大原 「言わないけどね。」という曲を聴いたとき、ちょっと歌いにくい曲かな、とは思ったんです。かわいい女の子というか女性に歌ってもらって男性を悶えさせてほしい、というのが自分の中の理想だったんです。だから、「ゼロセンチメートル」は素直なメロディにして、歌いやすくしました。私らしくない曲に聴こえるというのはそこかな、と思います。

──歌ってほしいという欲求はそんなに強かったんですか?

大原 そうですね。作品を好きになったら(主題歌を)自然と口ずさみたくなるもの、と思っていたので。作り手としてはやっぱり、歌ってもらえないと意味がないと考えていました。「ゼロセンチメートル」はハスキーな声の女性が歌ったときもグッとくるんじゃないかと思います。
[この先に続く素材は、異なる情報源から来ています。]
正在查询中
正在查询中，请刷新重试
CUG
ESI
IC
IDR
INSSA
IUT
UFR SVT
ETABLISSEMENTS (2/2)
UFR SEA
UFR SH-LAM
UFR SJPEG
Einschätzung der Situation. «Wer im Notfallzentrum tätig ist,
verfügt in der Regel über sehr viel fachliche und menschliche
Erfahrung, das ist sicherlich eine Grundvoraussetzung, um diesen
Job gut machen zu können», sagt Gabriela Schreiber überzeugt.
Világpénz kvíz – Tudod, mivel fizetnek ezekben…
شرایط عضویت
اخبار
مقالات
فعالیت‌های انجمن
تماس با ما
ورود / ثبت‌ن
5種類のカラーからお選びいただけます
──「言わないけどね。」はたしかに歌う人を選ぶ曲だったかもしれないですね。とてもかわいらしくて。

大原 そうですね。メロディが跳んでいたし、跳ねが多いので。

──「言わないけどね。」に勝つには歌ってもらう曲でなければ、と? 聴いた人の評判も良かった曲なので、ハードルは高いものになっていた感覚でしょうか?

大原 ハードルを越えたいというのはありました。そのための勝てる要素として、歌ってもらえる曲というところなのかな、って。
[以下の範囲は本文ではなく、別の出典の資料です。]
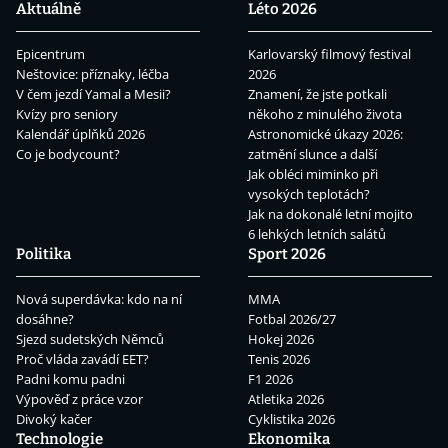
Aktuálně
Léto 2026
Epicentrum
Karlovarský filmový festival
Neštovice: příznaky, léčba
2026
V čem jezdí Yamal a Mesii?
Znamení, že jste potkali
Kvízy pro seniory
někoho z minulého života
Kalendář úplňků 2026
Astronomické úkazy 2026:
Co je bodycount?
zatmění slunce a další
Jak obléci miminko při
vysokých teplotách?
Jak na dokonalé letní mojito
6 lehkých letních salátů
Politika
Sport 2026
Nová superdávka: kdo na ní
MMA
dosáhne?
Fotbal 2026/27
Sjezd sudetských Němců
Hokej 2026
Proč vláda zavádí EET?
Tenis 2026
Padni komu padni
F1 2026
Výpověď z práce vzor
Atletika 2026
Divoký kačer
Cyklistika 2026
Technologie
Ekonomika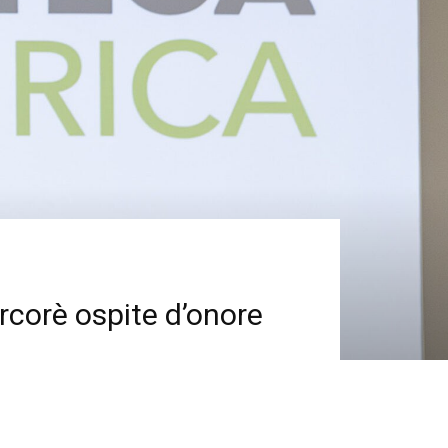
rcorè ospite d’onore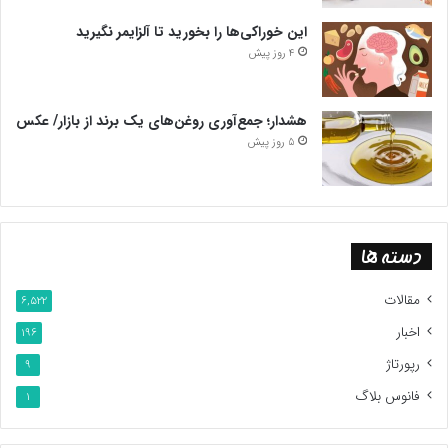
این خوراکی‌ها را بخورید تا آلزایمر نگیرید
4 روز پیش
هشدار؛ جمع‌آوری روغن‌های یک برند از بازار/ عکس
5 روز پیش
دسته ها
مقالات
6,522
اخبار
196
رپورتاژ
9
فانوس بلاگ
1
──「言わないけどね。」を作った当時、自身でも作品に寄り添った楽曲を書けた手応えや実感はあったのでしょうか?

大原 うーん、どうなんだろう。自信を持ってお届けはしましたけど、自分の曲はどうしても客観的には見られないので。だから、自分としては出せるものを全部詰め込んで書きはしたけど、「あ、自分はいい曲が書けたのかもしれない」という自信につながったのは、皆さんに「いい曲だね」と言ってもらえたときですね。
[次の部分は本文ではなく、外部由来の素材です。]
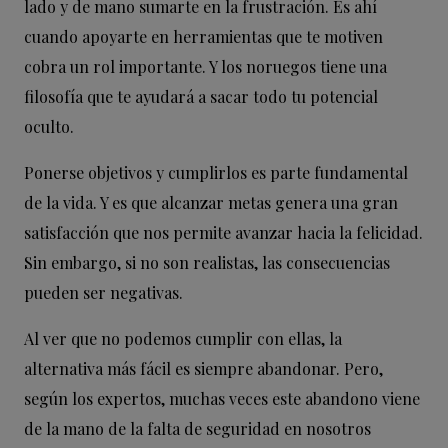
lado y de mano sumarte en la frustración. Es ahí
cuando apoyarte en herramientas que te motiven
cobra un rol importante. Y los noruegos tiene una
filosofía que te ayudará a sacar todo tu potencial
oculto.
Ponerse objetivos y cumplirlos es parte fundamental
de la vida. Y es que alcanzar metas genera una gran
satisfacción que nos permite avanzar hacia la felicidad.
Sin embargo, si no son realistas, las consecuencias
pueden ser negativas.
Al ver que no podemos cumplir con ellas, la
alternativa más fácil es siempre abandonar. Pero,
según los expertos, muchas veces este abandono viene
de la mano de la falta de seguridad en nosotros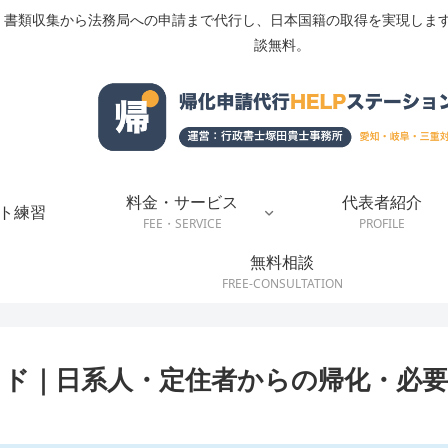
書類収集から法務局への申請まで代行し、日本国籍の取得を実現します
談無料。
料金・サービス
代表者紹介
ト練習
FEE・SERVICE
PROFILE
無料相談
FREE-CONSULTATION
ド｜日系人・定住者からの帰化・必要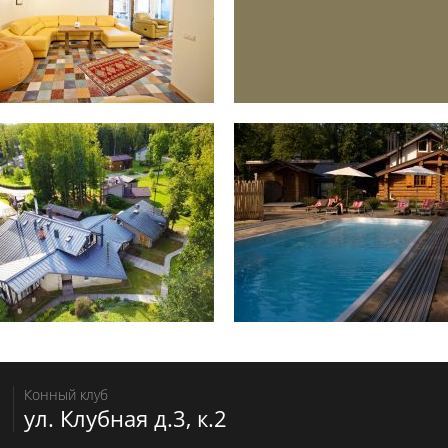
Конный клуб
ул. Клубная д.3, к.2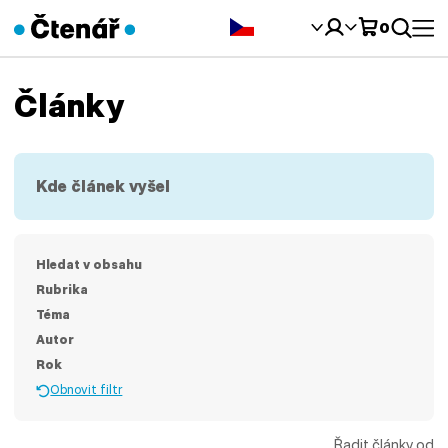
Čeština‎
0
Články
Kde článek vyšel
Hledat v obsahu
Rubrika
Téma
Autor
Rok
Obnovit filtr
Řadit články od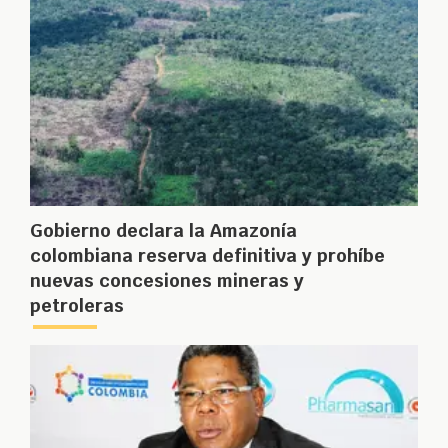
Gobierno declara la Amazonía
colombiana reserva definitiva y prohíbe
nuevas concesiones mineras y
petroleras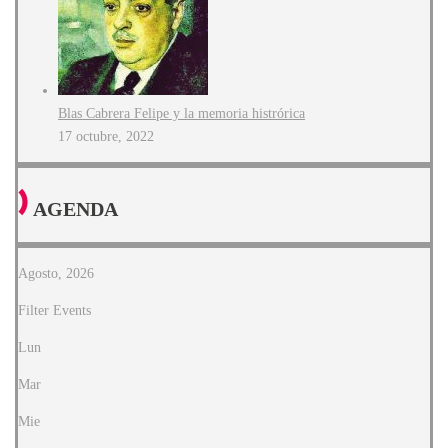
Blas Cabrera Felipe y la memoria histrórica
17 octubre, 2022
AGENDA
Agosto, 2026
Filter Events
Lun
Mar
Mie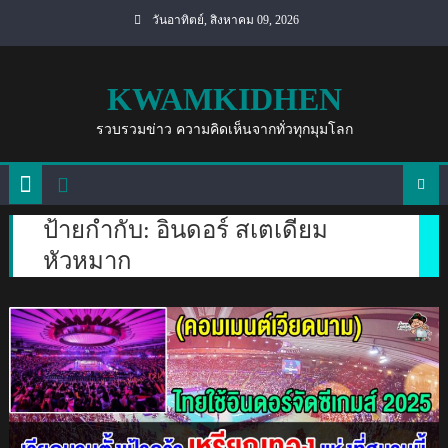
Skip
วันอาทิตย์, สิงหาคม 09, 2026
to
content
KWAMKIDHEN
รวบรวมข่าว ความคิดเห็นจากทั่วทุกมุมโลก
ป้ายกำกับ:
อินดอร์ สเตเดียม
หัวหมาก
──前作を超えるという意味では、歌詞も苦心したのではないかと想像します。「言わないけどね。」というフレーズもとてもよかったので。

大原 それもすごくありましたね。「“勘違いさせちゃったっていいの”のところがいいです」とか、皆さんがツイートとかでいろいろフォーカスしてくださっていて。なので、「今回どうしようかな」とは結構考えました。もうちょっと違うイメージで、でも印象に残る言葉を使いたいと思っていました。それで出てきたのが、“スキマはゼロセンチメートル”という言葉でした。それに、どうしてもリズムとメロは普通というか素直なので、歌詞にはバーンと爆発できる起爆剤みたいなものがあった方がよかったんですね。といって、奇をてらったことをしたいわけではないので。ちょっとからかっているような、「すき」と思わせて実は「スキマ」でした、みたいな、「高木さん」らしい要素を入れてみました。

──「消しゴム」という重要なアイテムも。

大原 そうですね。1期からの続きというテイストも込めたかったので、“願掛け消しゴム”という言葉を入れました。「時間が進んだんだよ」という意味ですね。